§ The data:
##############################

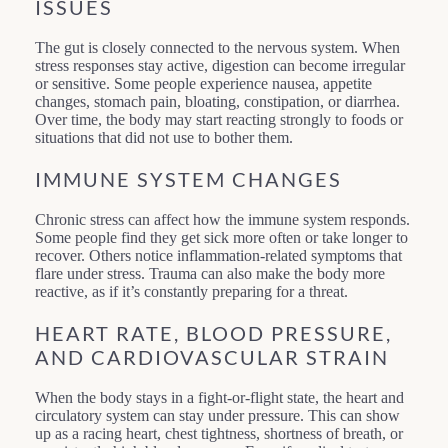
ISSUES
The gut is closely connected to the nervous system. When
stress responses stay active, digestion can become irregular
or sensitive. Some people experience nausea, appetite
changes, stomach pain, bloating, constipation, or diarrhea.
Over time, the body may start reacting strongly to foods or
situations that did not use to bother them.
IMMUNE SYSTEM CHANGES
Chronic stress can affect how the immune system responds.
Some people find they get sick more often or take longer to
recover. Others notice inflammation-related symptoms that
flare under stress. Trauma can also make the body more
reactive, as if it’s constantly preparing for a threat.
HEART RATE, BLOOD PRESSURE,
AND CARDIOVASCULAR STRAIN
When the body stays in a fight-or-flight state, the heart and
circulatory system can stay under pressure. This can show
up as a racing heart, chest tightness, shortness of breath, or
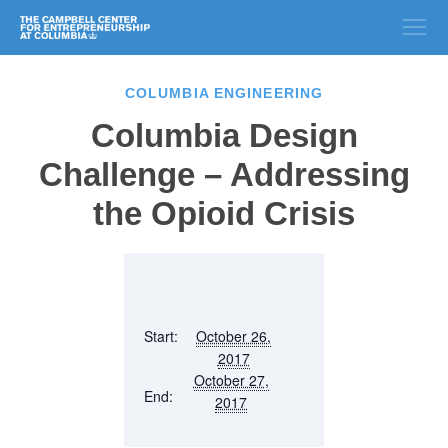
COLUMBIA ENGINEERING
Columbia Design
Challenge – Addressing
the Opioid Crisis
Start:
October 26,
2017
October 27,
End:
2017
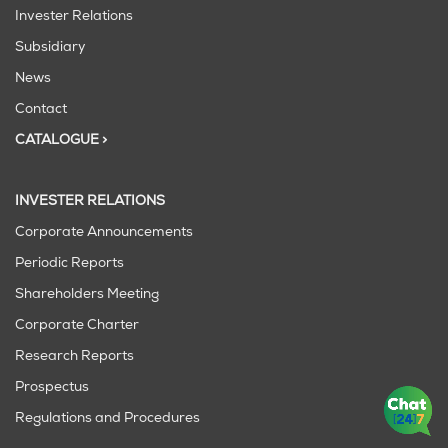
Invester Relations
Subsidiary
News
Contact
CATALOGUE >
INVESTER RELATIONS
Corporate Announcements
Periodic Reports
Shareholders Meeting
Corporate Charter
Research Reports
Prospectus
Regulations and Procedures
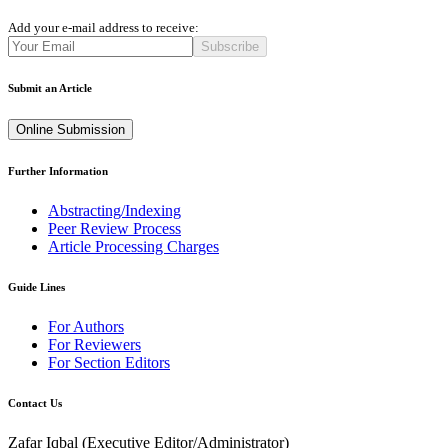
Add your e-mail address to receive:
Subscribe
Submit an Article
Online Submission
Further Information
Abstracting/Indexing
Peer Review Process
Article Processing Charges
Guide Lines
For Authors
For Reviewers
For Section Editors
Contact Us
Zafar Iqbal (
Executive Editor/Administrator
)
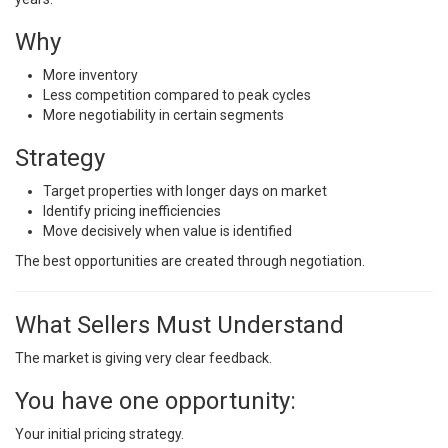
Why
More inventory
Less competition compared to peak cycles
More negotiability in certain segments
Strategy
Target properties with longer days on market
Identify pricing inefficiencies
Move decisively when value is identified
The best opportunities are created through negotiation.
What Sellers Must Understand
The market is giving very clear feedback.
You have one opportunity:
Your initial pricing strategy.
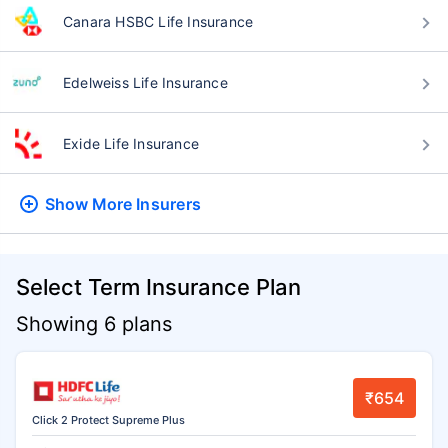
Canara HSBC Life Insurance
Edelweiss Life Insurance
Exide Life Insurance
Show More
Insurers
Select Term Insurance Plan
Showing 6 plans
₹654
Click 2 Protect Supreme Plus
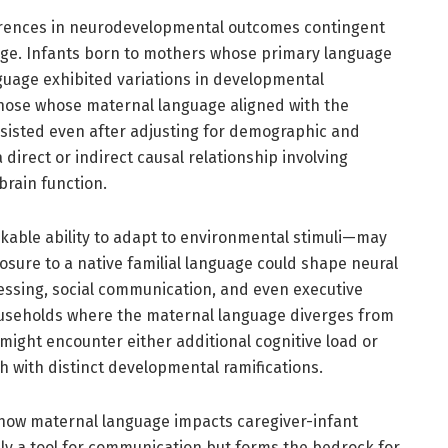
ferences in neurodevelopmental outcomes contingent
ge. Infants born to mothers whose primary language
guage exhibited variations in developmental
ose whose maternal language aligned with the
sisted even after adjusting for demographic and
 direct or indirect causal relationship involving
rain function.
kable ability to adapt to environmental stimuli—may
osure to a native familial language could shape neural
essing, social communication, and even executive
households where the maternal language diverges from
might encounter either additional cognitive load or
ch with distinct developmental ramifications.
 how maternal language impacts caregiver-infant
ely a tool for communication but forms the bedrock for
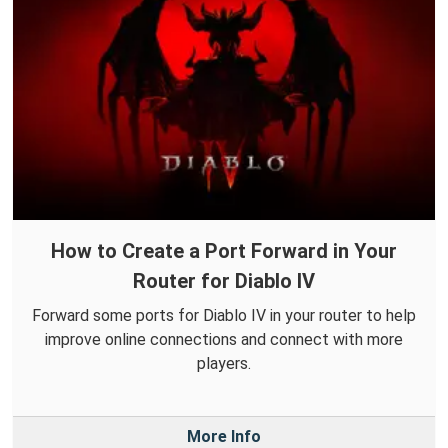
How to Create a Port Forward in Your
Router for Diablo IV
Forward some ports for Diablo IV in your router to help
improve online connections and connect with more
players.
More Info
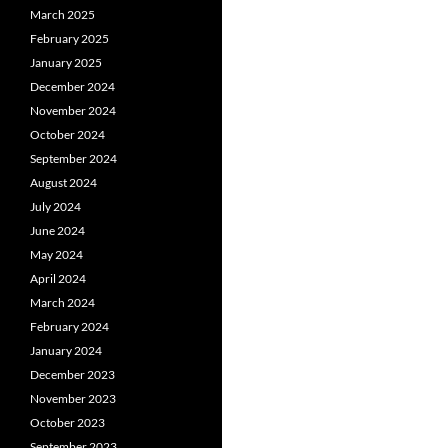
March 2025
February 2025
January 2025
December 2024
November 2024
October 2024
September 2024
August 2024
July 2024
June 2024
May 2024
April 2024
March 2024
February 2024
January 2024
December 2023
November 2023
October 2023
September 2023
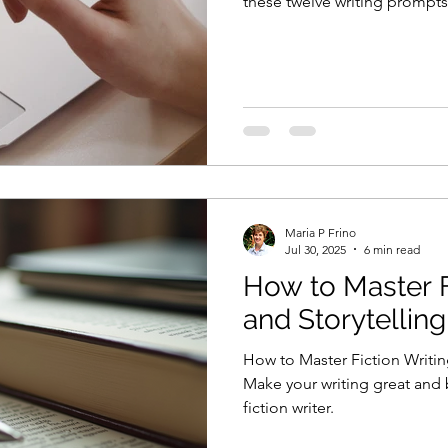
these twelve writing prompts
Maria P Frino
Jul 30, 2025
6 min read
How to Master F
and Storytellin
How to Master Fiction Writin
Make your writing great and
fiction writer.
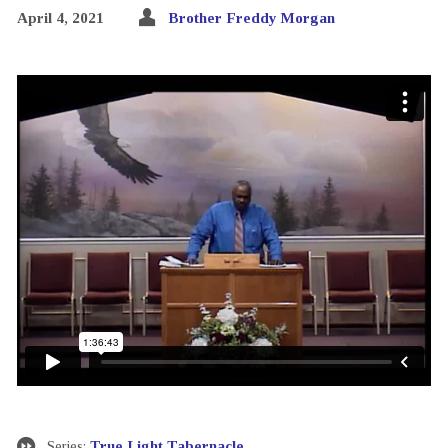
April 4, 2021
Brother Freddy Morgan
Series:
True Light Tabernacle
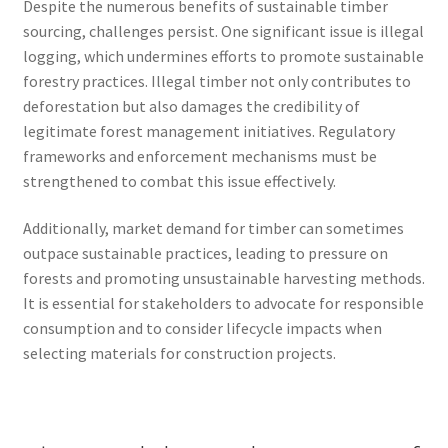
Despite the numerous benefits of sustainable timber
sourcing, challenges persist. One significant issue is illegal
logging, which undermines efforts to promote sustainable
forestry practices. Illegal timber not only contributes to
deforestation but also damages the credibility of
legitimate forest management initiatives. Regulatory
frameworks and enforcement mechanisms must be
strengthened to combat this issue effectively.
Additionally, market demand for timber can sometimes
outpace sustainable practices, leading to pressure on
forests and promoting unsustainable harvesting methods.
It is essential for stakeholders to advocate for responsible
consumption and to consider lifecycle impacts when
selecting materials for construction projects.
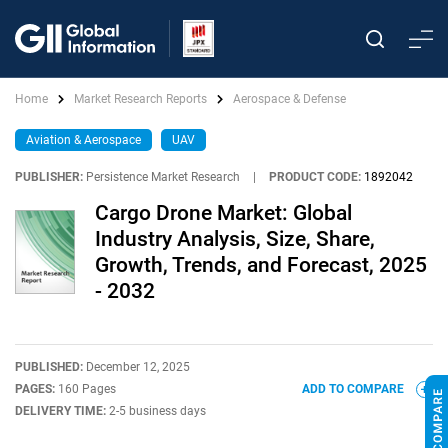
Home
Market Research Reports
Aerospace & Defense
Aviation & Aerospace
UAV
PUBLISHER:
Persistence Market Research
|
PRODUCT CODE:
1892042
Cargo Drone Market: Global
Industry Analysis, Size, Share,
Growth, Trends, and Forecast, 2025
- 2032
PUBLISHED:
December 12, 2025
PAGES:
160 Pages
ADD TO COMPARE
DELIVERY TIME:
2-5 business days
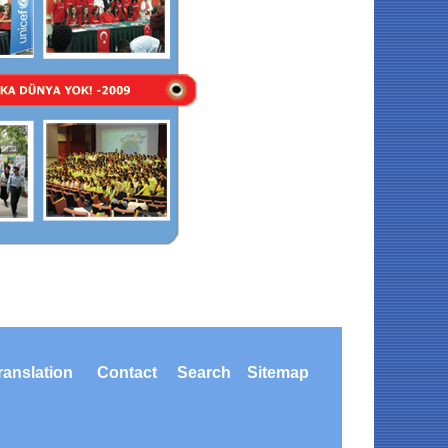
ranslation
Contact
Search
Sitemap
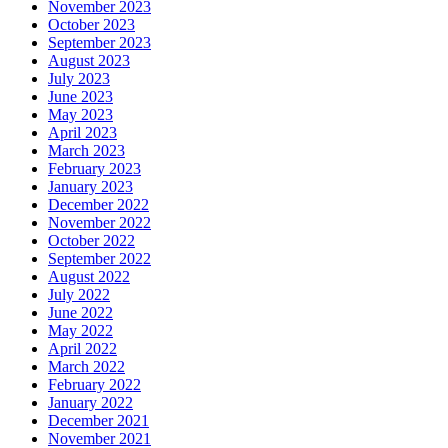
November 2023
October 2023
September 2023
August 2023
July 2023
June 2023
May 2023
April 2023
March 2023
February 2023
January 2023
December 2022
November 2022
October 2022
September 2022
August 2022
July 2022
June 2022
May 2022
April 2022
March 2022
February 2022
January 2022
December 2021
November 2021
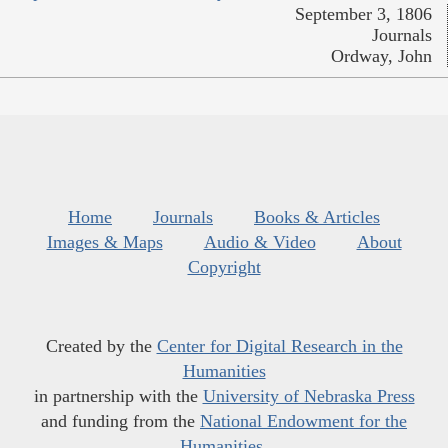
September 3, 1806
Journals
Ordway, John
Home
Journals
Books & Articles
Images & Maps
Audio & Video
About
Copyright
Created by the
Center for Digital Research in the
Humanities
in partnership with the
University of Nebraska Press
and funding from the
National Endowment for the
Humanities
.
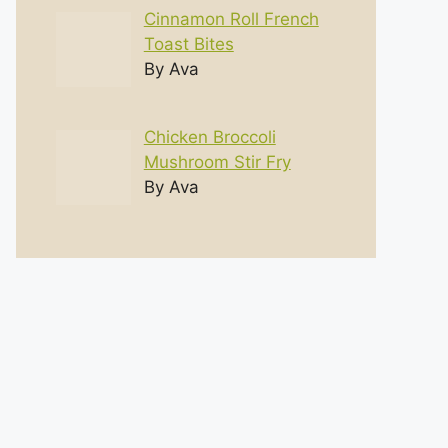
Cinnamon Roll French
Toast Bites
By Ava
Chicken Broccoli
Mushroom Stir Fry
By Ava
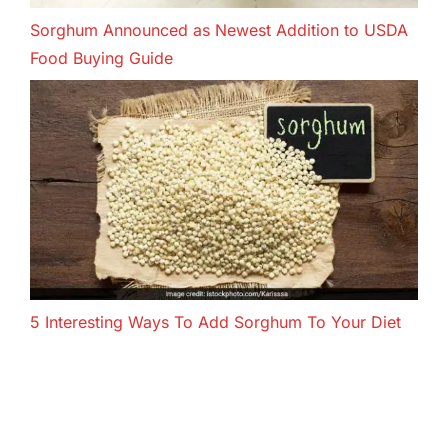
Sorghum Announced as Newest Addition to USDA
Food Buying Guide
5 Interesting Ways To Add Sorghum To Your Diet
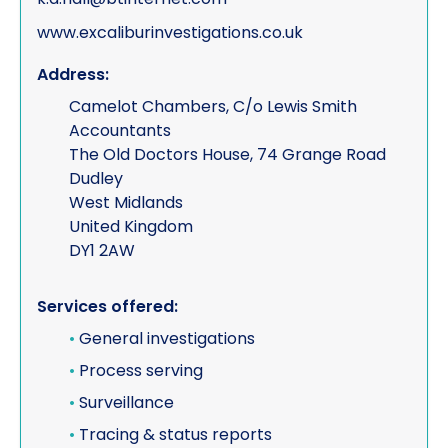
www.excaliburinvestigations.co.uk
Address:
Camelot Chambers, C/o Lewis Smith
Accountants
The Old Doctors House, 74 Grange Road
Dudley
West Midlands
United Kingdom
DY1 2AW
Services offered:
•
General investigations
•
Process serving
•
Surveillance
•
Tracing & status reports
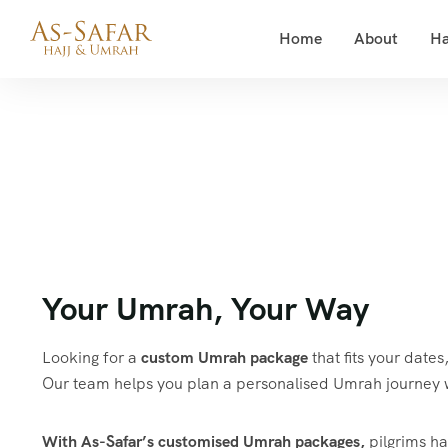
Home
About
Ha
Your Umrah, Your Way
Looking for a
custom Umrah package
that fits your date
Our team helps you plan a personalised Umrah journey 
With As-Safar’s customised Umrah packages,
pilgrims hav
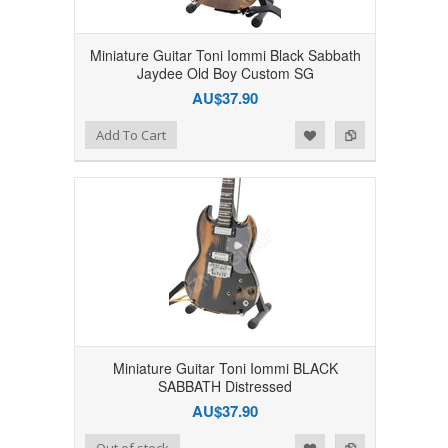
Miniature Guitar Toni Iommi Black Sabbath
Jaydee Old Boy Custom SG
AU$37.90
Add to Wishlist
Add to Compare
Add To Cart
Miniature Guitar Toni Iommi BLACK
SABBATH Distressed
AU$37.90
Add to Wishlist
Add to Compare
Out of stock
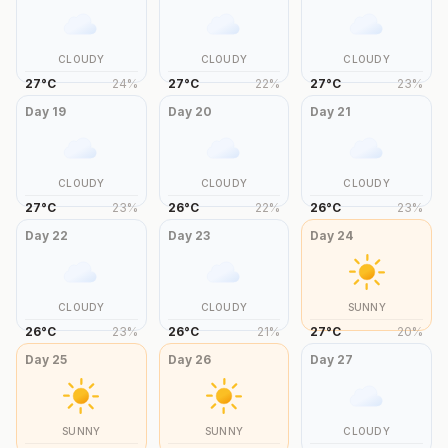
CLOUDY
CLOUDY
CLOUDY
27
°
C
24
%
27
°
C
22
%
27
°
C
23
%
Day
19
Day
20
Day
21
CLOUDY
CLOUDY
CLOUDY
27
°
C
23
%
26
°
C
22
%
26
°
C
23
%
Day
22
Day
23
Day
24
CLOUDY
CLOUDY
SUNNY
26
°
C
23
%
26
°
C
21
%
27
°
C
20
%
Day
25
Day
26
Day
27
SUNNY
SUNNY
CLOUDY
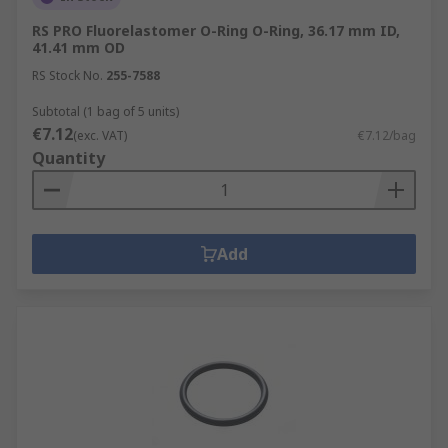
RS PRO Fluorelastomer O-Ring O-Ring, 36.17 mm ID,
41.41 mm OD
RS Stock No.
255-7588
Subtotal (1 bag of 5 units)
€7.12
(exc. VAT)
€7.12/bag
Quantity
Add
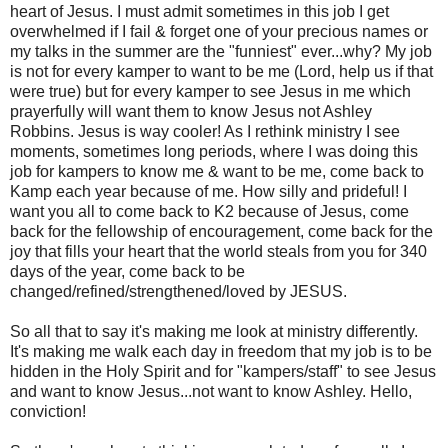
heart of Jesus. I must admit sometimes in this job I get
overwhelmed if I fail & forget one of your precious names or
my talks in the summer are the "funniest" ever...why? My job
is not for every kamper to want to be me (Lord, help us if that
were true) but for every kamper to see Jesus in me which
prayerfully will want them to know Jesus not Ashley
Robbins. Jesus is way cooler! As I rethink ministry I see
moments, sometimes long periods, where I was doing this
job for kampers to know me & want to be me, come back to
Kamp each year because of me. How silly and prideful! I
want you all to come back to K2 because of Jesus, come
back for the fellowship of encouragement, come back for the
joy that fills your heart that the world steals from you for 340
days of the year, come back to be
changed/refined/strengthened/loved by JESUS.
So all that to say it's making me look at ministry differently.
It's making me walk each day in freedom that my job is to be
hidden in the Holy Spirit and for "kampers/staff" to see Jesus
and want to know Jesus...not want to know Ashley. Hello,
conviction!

##############################

§ Assignment: Verbatim output of every entry above is required, though pictures are to be left out.

§ Result:
ISSUES
The gut is closely connected to the nervous system. When
stress responses stay active, digestion can become irregular
or sensitive. Some people experience nausea, appetite
changes, stomach pain, bloating, constipation, or diarrhea.
Over time, the body may start reacting strongly to foods or
situations that did not use to bother them.
IMMUNE SYSTEM CHANGES
Chronic stress can affect how the immune system responds.
Some people find they get sick more often or take longer to
recover. Others notice inflammation-related symptoms that
flare under stress. Trauma can also make the body more
reactive, as if it’s constantly preparing for a threat.
HEART RATE, BLOOD PRESSURE,
AND CARDIOVASCULAR STRAIN
When the body stays in a fight-or-flight state, the heart and
circulatory system can stay under pressure. This can show
up as a racing heart, chest tightness, shortness of breath, or
COLUMBIA ENGINEERING
Columbia Design
Challenge – Addressing
the Opioid Crisis
Start:
October 26,
2017
October 27,
End:
2017
Invester Relations
Subsidiary
News
Contact
CATALOGUE >
INVESTER RELATIONS
Corporate Announcements
Periodic Reports
Shareholders Meeting
Corporate Charter
Research Reports
Prospectus
Regulations and Procedures
Add your e-mail address to receive:
Subscribe
Submit an Article
Online Submission
Further Information
Abstracting/Indexing
Peer Review Process
Article Processing Charges
Guide Lines
For Authors
For Reviewers
For Section Editors
Contact Us
Zafar Iqbal (
Executive Editor/Administrator
)
Why
More inventory
Less competition compared to peak cycles
More negotiability in certain segments
Strategy
Target properties with longer days on market
Identify pricing inefficiencies
Move decisively when value is identified
The best opportunities are created through negotiation.
What Sellers Must Understand
The market is giving very clear feedback.
You have one opportunity:
Your initial pricing strategy.
Canara HSBC Life Insurance
Edelweiss Life Insurance
Exide Life Insurance
Show More
Insurers
Select Term Insurance Plan
Showing 6 plans
₹654
Click 2 Protect Supreme Plus
ferences in neurodevelopmental outcomes contingent
ge. Infants born to mothers whose primary language
guage exhibited variations in developmental
ose whose maternal language aligned with the
sisted even after adjusting for demographic and
 direct or indirect causal relationship involving
rain function.
kable ability to adapt to environmental stimuli—may
osure to a native familial language could shape neural
essing, social communication, and even executive
households where the maternal language diverges from
might encounter either additional cognitive load or
ch with distinct developmental ramifications.
 how maternal language impacts caregiver-infant
ely a tool for communication but forms the bedrock for
How to Create a Port Forward in Your
Router for Diablo IV
Forward some ports for Diablo IV in your router to help
improve online connections and connect with more
players.
More Info
March 2025
February 2025
January 2025
December 2024
November 2024
October 2024
September 2024
August 2024
July 2024
June 2024
May 2024
April 2024
March 2024
February 2024
January 2024
December 2023
November 2023
October 2023
September 2023
these twelve writing prompts
Maria P Frino
Jul 30, 2025
6 min read
How to Master F
and Storytellin
How to Master Fiction Writin
Make your writing great and
fiction writer.
April 4, 2021
Brother Freddy Morgan
Series:
True Light Tabernacle
Despite the numerous benefits of sustainable timber
sourcing, challenges persist. One significant issue is illegal
logging, which undermines efforts to promote sustainable
forestry practices. Illegal timber not only contributes to
deforestation but also damages the credibility of
legitimate forest management initiatives. Regulatory
frameworks and enforcement mechanisms must be
strengthened to combat this issue effectively.
Additionally, market demand for timber can sometimes
outpace sustainable practices, leading to pressure on
forests and promoting unsustainable harvesting methods.
It is essential for stakeholders to advocate for responsible
consumption and to consider lifecycle impacts when
selecting materials for construction projects.
Home
Market Research Reports
Aerospace & Defense
Aviation & Aerospace
UAV
PUBLISHER:
Persistence Market Research
|
PRODUCT CODE:
1892042
Cargo Drone Market: Global
Industry Analysis, Size, Share,
Growth, Trends, and Forecast, 2025
- 2032
PUBLISHED:
December 12, 2025
PAGES:
160 Pages
ADD TO COMPARE
DELIVERY TIME:
2-5 business days
ranslation
Contact
Search
Sitemap
November 2023
October 2023
September 2023
August 2023
July 2023
June 2023
May 2023
April 2023
March 2023
February 2023
January 2023
December 2022
November 2022
October 2022
September 2022
August 2022
July 2022
June 2022
May 2022
April 2022
March 2022
February 2022
January 2022
December 2021
November 2021
September 3, 1806
Journals
Ordway, John
Home
Journals
Books & Articles
Images & Maps
Audio & Video
About
Copyright
Created by the
Center for Digital Research in the
Humanities
in partnership with the
University of Nebraska Press
and funding from the
National Endowment for the
Humanities
.
Cinnamon Roll French
Toast Bites
By Ava
Chicken Broccoli
Mushroom Stir Fry
By Ava
Sorghum Announced as Newest Addition to USDA
Food Buying Guide
5 Interesting Ways To Add Sorghum To Your Diet
www.excaliburinvestigations.co.uk
Address:
Camelot Chambers, C/o Lewis Smith
Accountants
The Old Doctors House, 74 Grange Road
Dudley
West Midlands
United Kingdom
DY1 2AW
Services offered:
•
General investigations
•
Process serving
•
Surveillance
•
Tracing & status reports
Home
About
Ha
Your Umrah, Your Way
Looking for a
custom Umrah package
that fits your date
Our team helps you plan a personalised Umrah journey 
With As-Safar’s customised Umrah packages,
pilgrims hav
Miniature Guitar Toni Iommi Black Sabbath
Jaydee Old Boy Custom SG
AU$37.90
Add to Wishlist
Add to Compare
Add To Cart
Miniature Guitar Toni Iommi BLACK
SABBATH Distressed
AU$37.90
Add to Wishlist
Add to Compare
Out of stock
CLOUDY
CLOUDY
CLOUDY
27
°
C
24
%
27
°
C
22
%
27
°
C
23
%
Day
19
Day
20
Day
21
CLOUDY
CLOUDY
CLOUDY
27
°
C
23
%
26
°
C
22
%
26
°
C
23
%
Day
22
Day
23
Day
24
CLOUDY
CLOUDY
SUNNY
26
°
C
23
%
26
°
C
21
%
27
°
C
20
%
Day
25
Day
26
Day
27
SUNNY
SUNNY
CLOUDY
RS PRO Fluorelastomer O-Ring O-Ring, 36.17 mm ID,
41.41 mm OD
RS Stock No.
255-7588
Subtotal (1 bag of 5 units)
€7.12
(exc. VAT)
€7.12/bag
Quantity
Add
heart of Jesus. I must admit sometimes in this job I get
overwhelmed if I fail & forget one of your precious names or
my talks in the summer are the "funniest" ever...why? My job
is not for every kamper to want to be me (Lord, help us if that
were true) but for every kamper to see Jesus in me which
prayerfully will want them to know Jesus not Ashley
Robbins. Jesus is way cooler! As I rethink ministry I see
moments, sometimes long periods, where I was doing this
job for kampers to know me & want to be me, come back to
Kamp each year because of me. How silly and prideful! I
want you all to come back to K2 because of Jesus, come
back for the fellowship of encouragement, come back for the
joy that fills your heart that the world steals from you for 340
days of the year, come back to be
changed/refined/strengthened/loved by JESUS.
So all that to say it's making me look at ministry differently.
It's making me walk each day in freedom that my job is to be
hidden in the Holy Spirit and for "kampers/staff" to see Jesus
and want to know Jesus...not want to know Ashley. Hello,
conviction!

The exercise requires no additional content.